[Supplied data Boundary: Start]

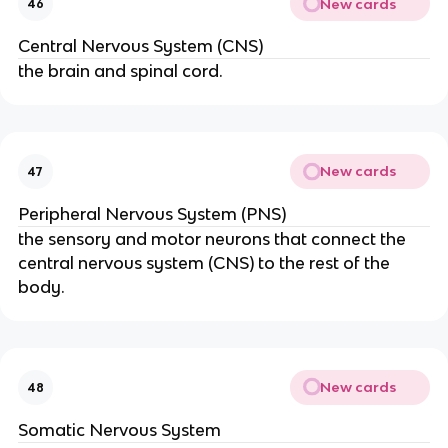
New cards
46
Central Nervous System (CNS)
the brain and spinal cord.
New cards
47
Peripheral Nervous System (PNS)
the sensory and motor neurons that connect the
central nervous system (CNS) to the rest of the
body.
New cards
48
Somatic Nervous System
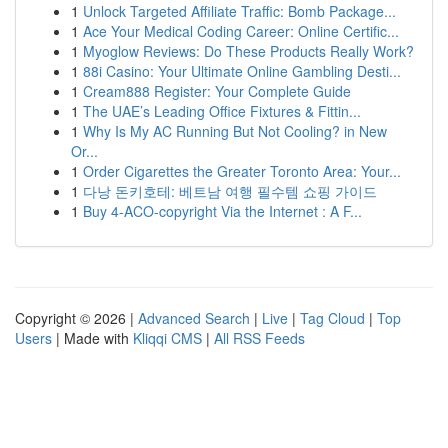
1
Unlock Targeted Affiliate Traffic: Bomb Package...
1
Ace Your Medical Coding Career: Online Certific...
1
Myoglow Reviews: Do These Products Really Work?
1
88i Casino: Your Ultimate Online Gambling Desti...
1
Cream888 Register: Your Complete Guide
1
The UAE’s Leading Office Fixtures & Fittin...
1
Why Is My AC Running But Not Cooling? in New
Or...
1
Order Cigarettes the Greater Toronto Area: Your...
1
다낭 돈키호테: 베트남 여행 필수템 쇼핑 가이드
1
Buy 4-ACO-copyright Via the Internet : A F...
Copyright © 2026 |
Advanced Search
|
Live
|
Tag Cloud
|
Top
Users
| Made with
Kliqqi CMS
|
All RSS Feeds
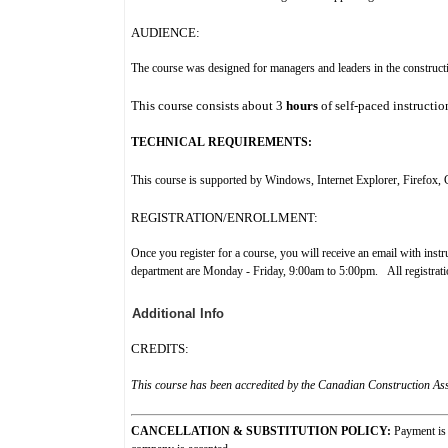
AUDIENCE:
The course was designed for managers and leaders in the construct
This course consists
about
3
hours
of self-paced instructio
TECHNICAL REQUIREMENTS:
This course is supported by Windows, Internet Explorer, Firefox
REGISTRATION/ENROLLMENT:
Once you register for a course, you will receive an email with ins
department are Monday - Friday, 9:00am to 5:00pm. All registration
Additional Info
CREDITS:
This course has been accredited by the Canadian Construction Asso
CANCELLATION & SUBSTITUTION POLICY:
Payment is 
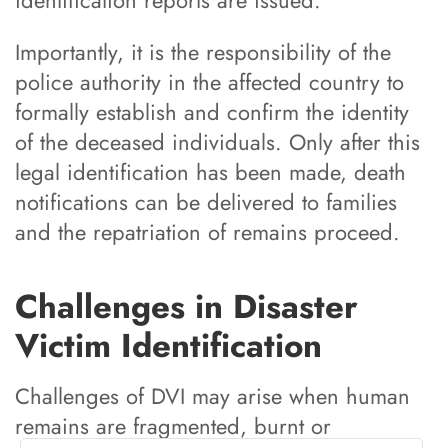
Importantly, it is the responsibility of the
police authority in the affected country to
formally establish and confirm the identity
of the deceased individuals. Only after this
legal identification has been made, death
notifications can be delivered to families
and the repatriation of remains proceed.
Challenges in Disaster
Victim Identification
Challenges of DVI may arise when human
remains are fragmented, burnt or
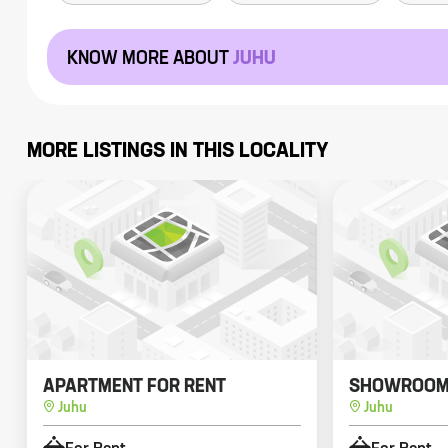
KNOW MORE ABOUT
JUHU
MORE LISTINGS IN THIS LOCALITY
APARTMENT FOR RENT
SHOWROOM 
Juhu
Juhu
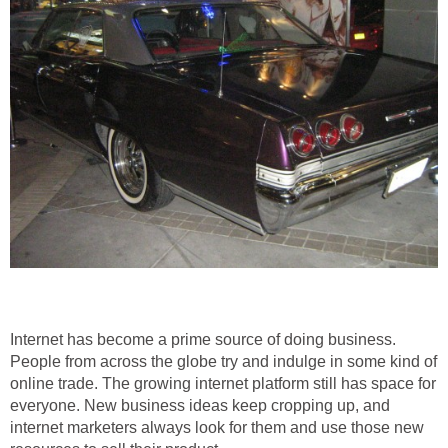
Internet has become a prime source of doing business.
People from across the globe try and indulge in some kind of
online trade. The growing internet platform still has space for
everyone. New business ideas keep cropping up, and
internet marketers always look for them and use those new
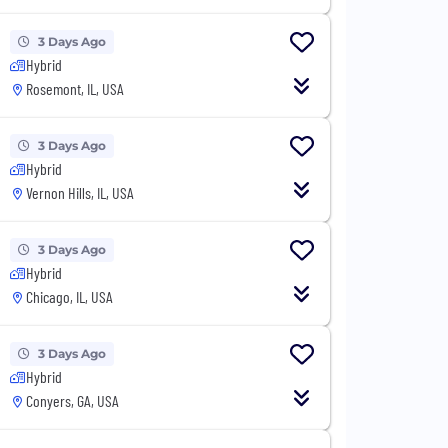
3 Days Ago
Hybrid
Rosemont, IL, USA
3 Days Ago
Hybrid
Vernon Hills, IL, USA
3 Days Ago
Hybrid
Chicago, IL, USA
3 Days Ago
Hybrid
Conyers, GA, USA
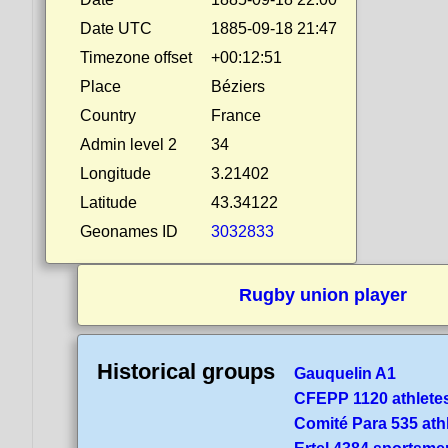
Date UTC
1885-09-18 21:47
Timezone offset
+00:12:51
Place
Béziers
Country
France
Admin level 2
34
Longitude
3.21402
Latitude
43.34122
Geonames ID
3032833
Rugby union player
Historical groups
Gauquelin A1
CFEPP 1120 athlete
Comité Para 535 ath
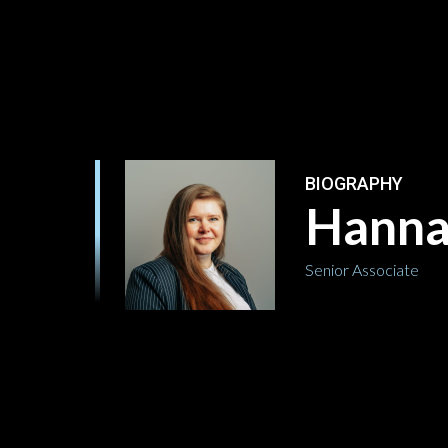
BIOGRAPHY
Hanna
Senior Associate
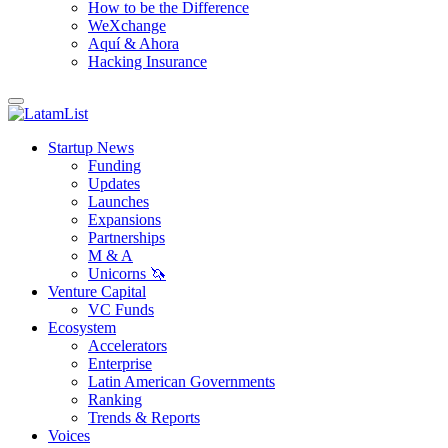
How to be the Difference
WeXchange
Aquí & Ahora
Hacking Insurance
Startup News
Funding
Updates
Launches
Expansions
Partnerships
M & A
Unicorns 🦄
Venture Capital
VC Funds
Ecosystem
Accelerators
Enterprise
Latin American Governments
Ranking
Trends & Reports
Voices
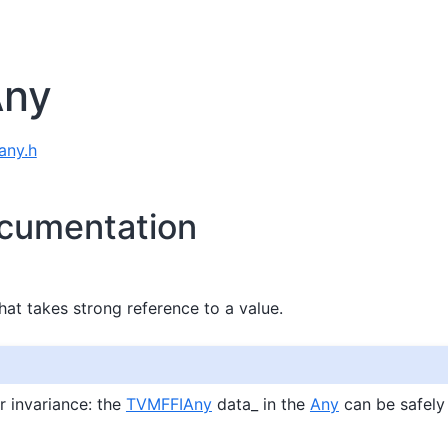
Any
 any.h
cumentation
hat takes strong reference to a value.
 invariance: the
TVMFFIAny
data_ in the
Any
can be safely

[Supplied data Boundary: End]

Directions for this task: Select every line above that contains the word "remains", and copy it.

Your solution:
and the repatriation of remains proceed.
remains are fragmented, burnt or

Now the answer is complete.